Finding "U.S. CHAMBER OF COMMERCE" Famous But Inherently Weak, TTAB Dismisses 2(d) Cancellation Petition
In a 107-page opinion, the Board dismissed a petition for cancellation of a registration of the mark UNITED STATES HISPANIC CHAMBER OF COMMERCE & Design (shown below) for "chamber of commerce services, namely promoting business by and among Hispanic businesses and corporate America while fostering procurement and economic development opportunities as well as commercial and financial relations by and among Hispanic businesses with the general business community" [UNITED STATES HISPANIC CHAMBER OF COMMERCE disclaimed], finding the mark not likely to cause confusion with the registered mark U.S. CHAMBER OF COMMERCE for "association services, namely promoting the interest of business men and women." Although the parties’ services and trade channels are similar, and petitioner's mark has achieved a degree of fame, those facts were "simply outweighed by the inherent weakness of petitioner’s mark and the resulting narrow scope of protection it is entitled to." The Chamber of Commerce of the United States of America v. United States Hispanic Chamber of Commerce, Cancellation No. 92045876 (December 31, 2012) [not precedential].
Respondent's counterclaims: The Board first dealt with Respondent's counterclaims for cancellation of three registrations owned by petitioner, for the marks U.S. CHAMBER OF COMMERCE, CHAMBER OF COMMERCE OF THE UNITED STATES OF AMERICA, and U.S. CHAMBER, but the Board dismissed those counterclaims. The Board agreed that CHAMBER and CHAMBER OF COMMERCE are generic for "association services, namely promoting the interest of business men and women," but the remainder of the marks are "merely descriptive and/or geographically descriptive terms as applied to the relevant genus of services."

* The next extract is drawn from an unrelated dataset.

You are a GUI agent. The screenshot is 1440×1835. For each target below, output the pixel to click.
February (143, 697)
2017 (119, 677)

[T]he evidence does not establish that the relevant public refers to or would refer to any of these third-party organizations [identified by Respondent}, such as The United States African American Chamber of Commerce ..., generically as "a U.S. Chamber," or "a U.S. Chamber of Commerce," or "a Chamber of Commerce of the United States of America."

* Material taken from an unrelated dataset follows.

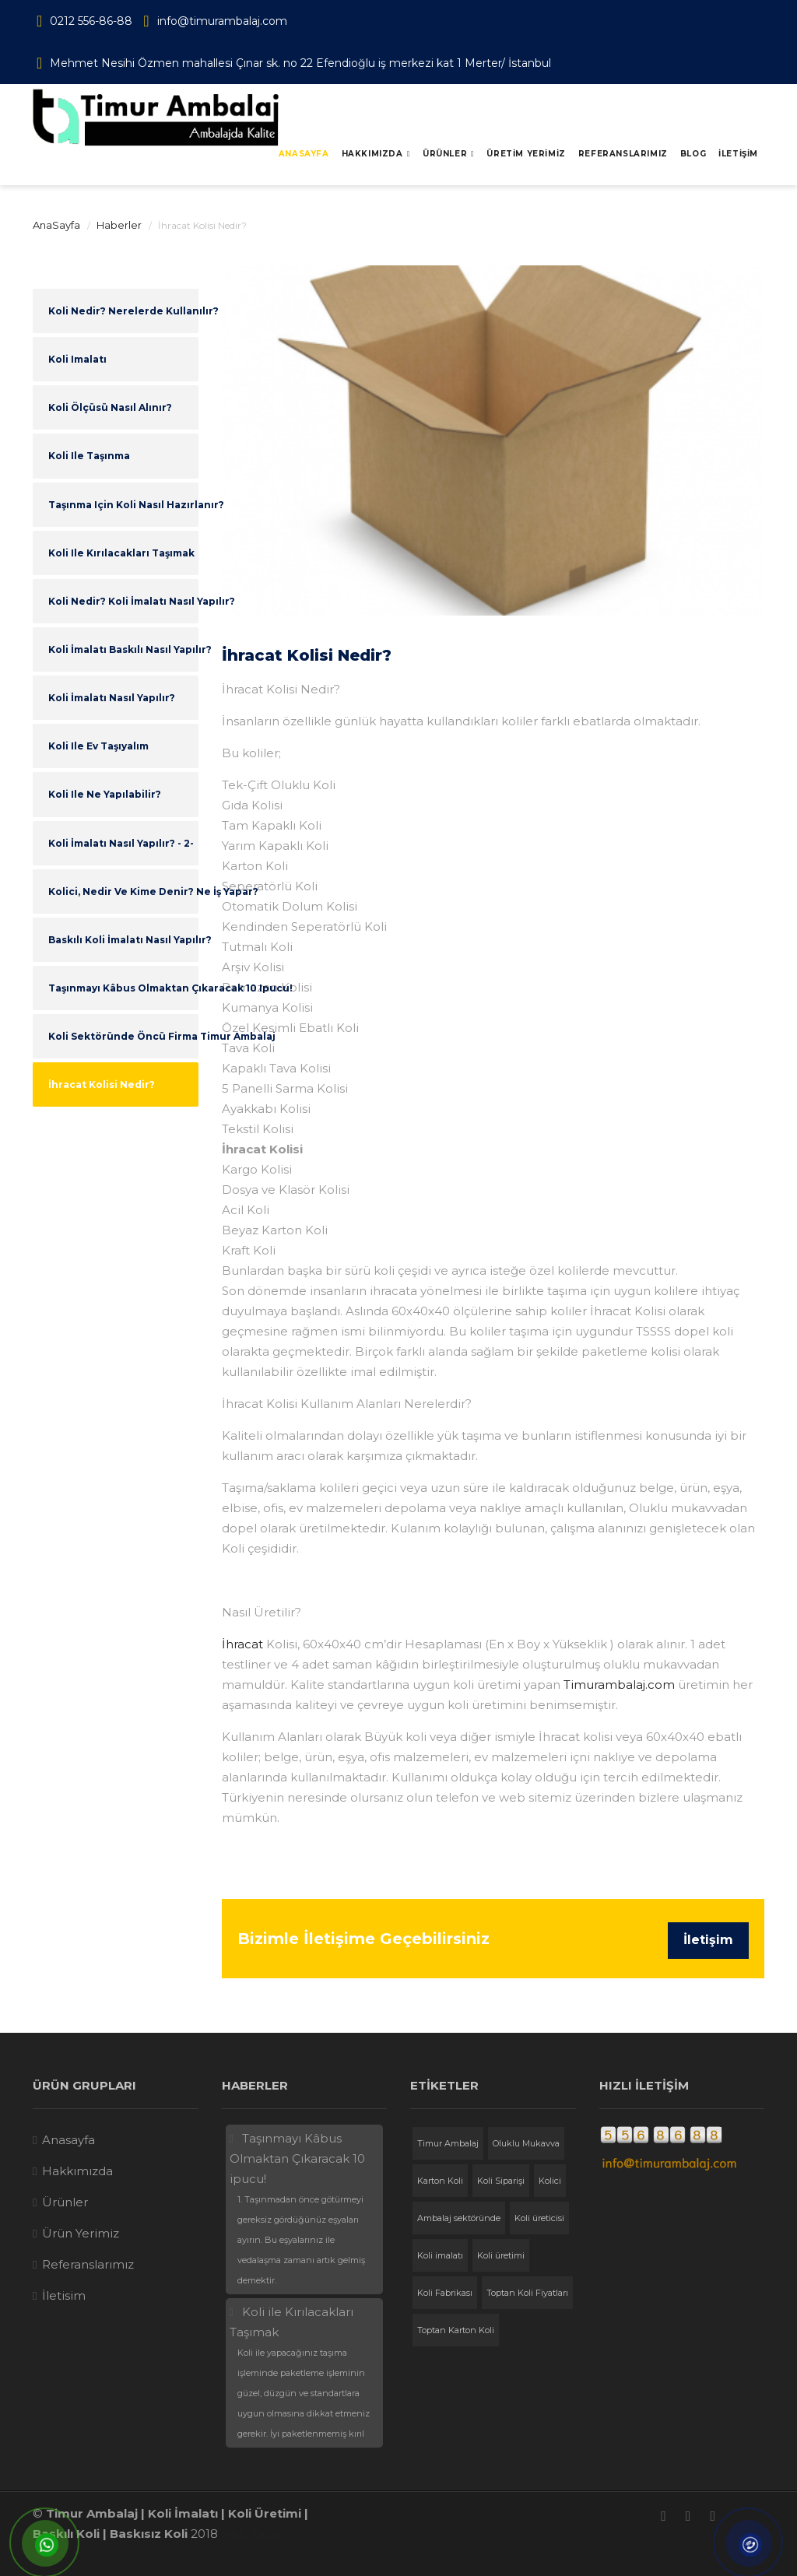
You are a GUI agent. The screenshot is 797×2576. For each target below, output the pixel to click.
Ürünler (445, 154)
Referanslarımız (88, 2264)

Petitioner's cancellation claim: Not surprisingly, the Board found the “chamber of commerce” services of respondent’s registration to be "highly similar and related" to the “association services” identified of petitioner’s registration. The trade channels for the involved services are also "highly similar." As to the conditions of purchase, the Board noted that not all of the purchasers would be sophisticated, but it found this du Pont factor to be neutral.
Turning to the "critical issue," the strength of petitioner's mark, the Board found that petitioner's mark has achieved a degree of fame for purposes of the fifth du Pont factor.

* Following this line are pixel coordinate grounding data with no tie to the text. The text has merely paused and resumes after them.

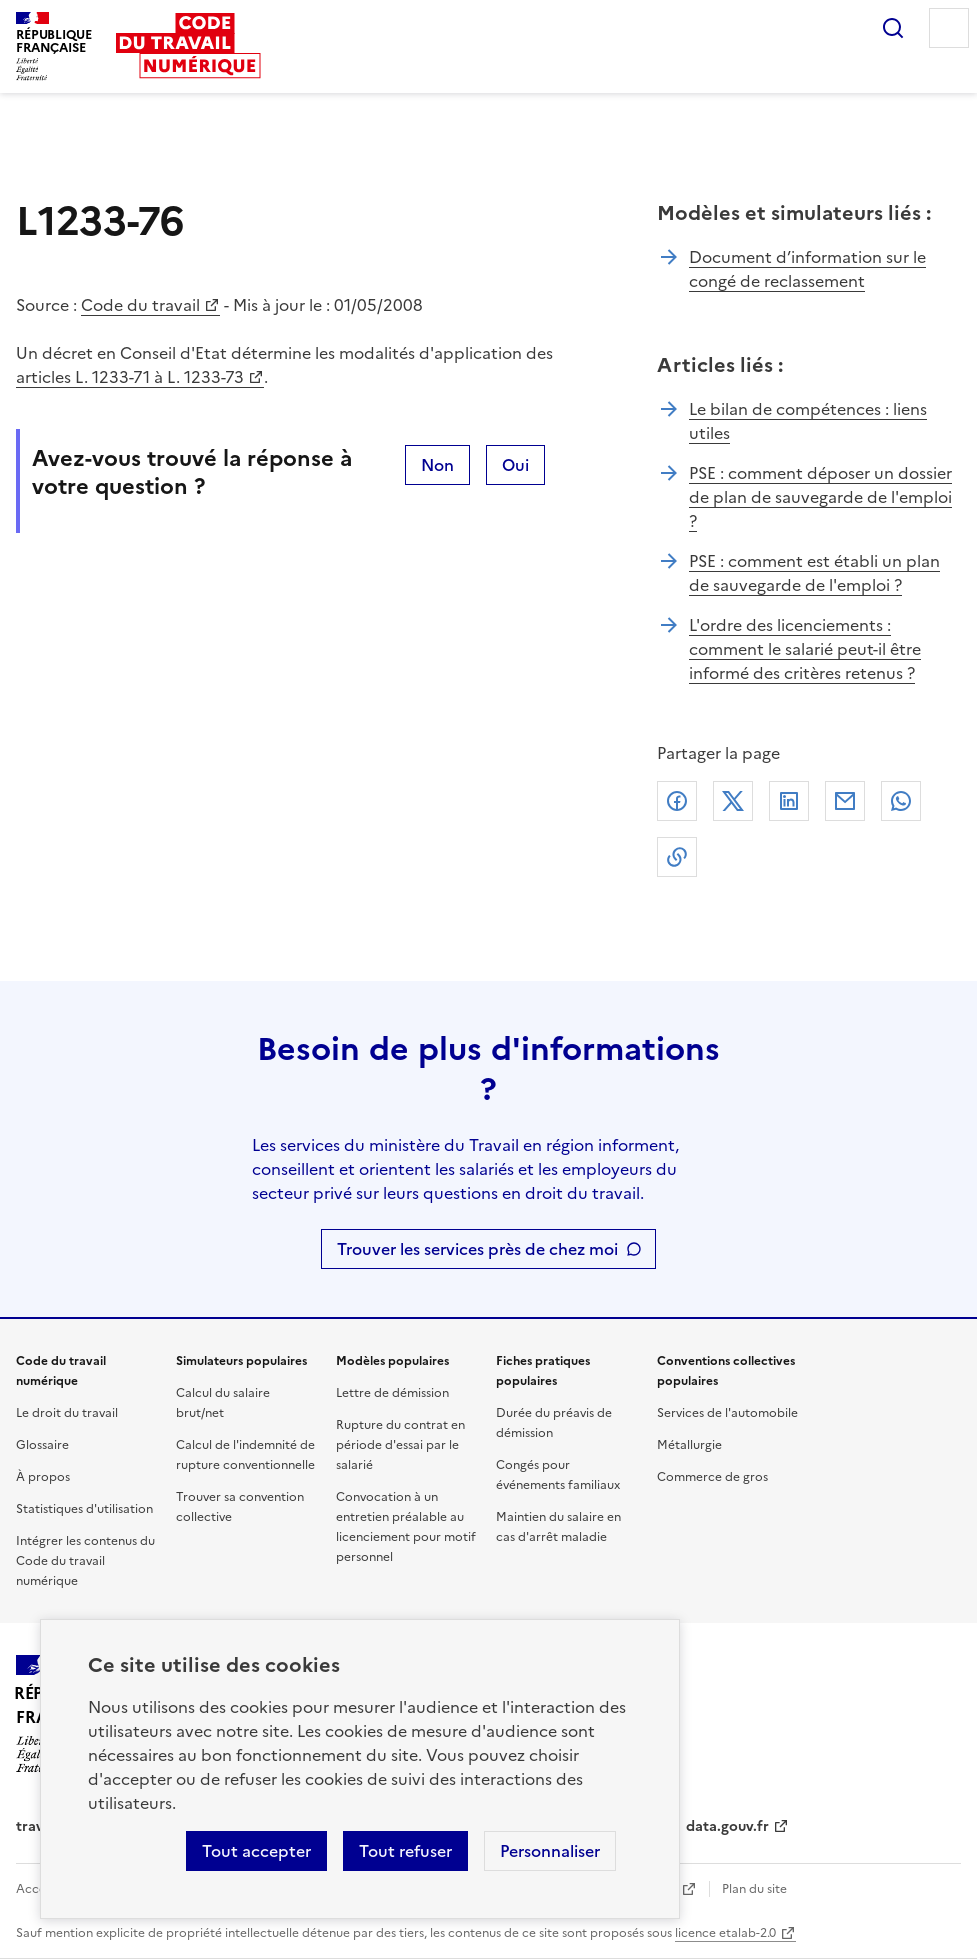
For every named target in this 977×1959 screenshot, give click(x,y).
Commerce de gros (712, 1477)
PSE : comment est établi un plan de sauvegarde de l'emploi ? (814, 573)
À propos (43, 1477)
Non (437, 465)
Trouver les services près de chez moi (477, 1249)
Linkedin (789, 801)
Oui (515, 465)
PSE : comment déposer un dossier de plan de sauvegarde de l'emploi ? (820, 497)
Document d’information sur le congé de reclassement (807, 269)
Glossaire (42, 1445)
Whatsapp (901, 801)
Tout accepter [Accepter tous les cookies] (256, 1851)
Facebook (677, 801)
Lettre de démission (392, 1393)
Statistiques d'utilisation (84, 1509)
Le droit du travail (67, 1413)
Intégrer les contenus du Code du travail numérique (85, 1561)
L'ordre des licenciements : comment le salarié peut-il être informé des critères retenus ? (805, 649)
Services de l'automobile (727, 1413)
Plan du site (754, 1889)
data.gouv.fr (727, 1826)
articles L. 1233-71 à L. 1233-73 (130, 377)
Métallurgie (689, 1445)
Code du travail (140, 305)
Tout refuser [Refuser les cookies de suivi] (405, 1851)
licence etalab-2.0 (725, 1933)
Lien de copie (677, 857)
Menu (949, 28)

However, we also find that the inherent weakness of petitioner’s mark and the evidence in the record of third-party use of similar marks for similar services under the sixth du Pont factor supports a finding that petitioner’s mark is highly descriptive and inherently weak as applied to the relevant services in this case. On balance, we find that the marketplace fame of petitioner’s mark is effectively outweighed by the inherent weakness of that mark for purposes of determining the scope of protection to which the mark is entitled.
The record included evidence of a large number (45) of third-party chamber of commerce organizations operating in this country, using names or marks that include the generic words "CHAMBER OF COMMERCE" and some formative of the highly descriptive and/or geographically descriptive designation "U.S." or "UNITED STATES." For example, United States African American Chamber of Commerce, United States Black Chamber of Commerce, United States American Indian Chamber of Commerce, and United States Christian Chamber of Commerce. In addition, hundreds of organizations combine CHAMBER OF COMMERCE with the descriptive and/or geographically descriptive "AMERICA(N)-formative" in their marks.
As to the similarity of the marks, the Board found that respondent's mark is dominated by the design element including the seal, the letter "H," and the eagle feature, and that this design element suffices "to immediately and clearly distinguish the two marks in terms of appearance and commercial impression.
Respondent claimed that actual confusion had occurred, and it presented testimony from four witnesses. The Board reviewed their testimony in detail [pages 63-95] and found it to be unpersuasive. Since actual confusion is not required to prove likely confusion, the Board considered this factor to be neutral.
Finally, under the 10th du Pont factor, the Board considered the "market interface between the parties." The record revealed a ten-year relationship between the parties, which included "longtime and frequent collaboration." Petitioner’s failure during that period to object to respondent's use of its mark "is persuasive evidence which is 'indicative of lack of confusion' under factor 10(d)."
Balancing the relevant du Pont factors, the Board found that "the scope of protection to which petitioner’s mark is entitled is not so broad as to preclude respondent from registering its fundamentally dissimilar mark. Therefore, the Board dismissed the petition for cancellation.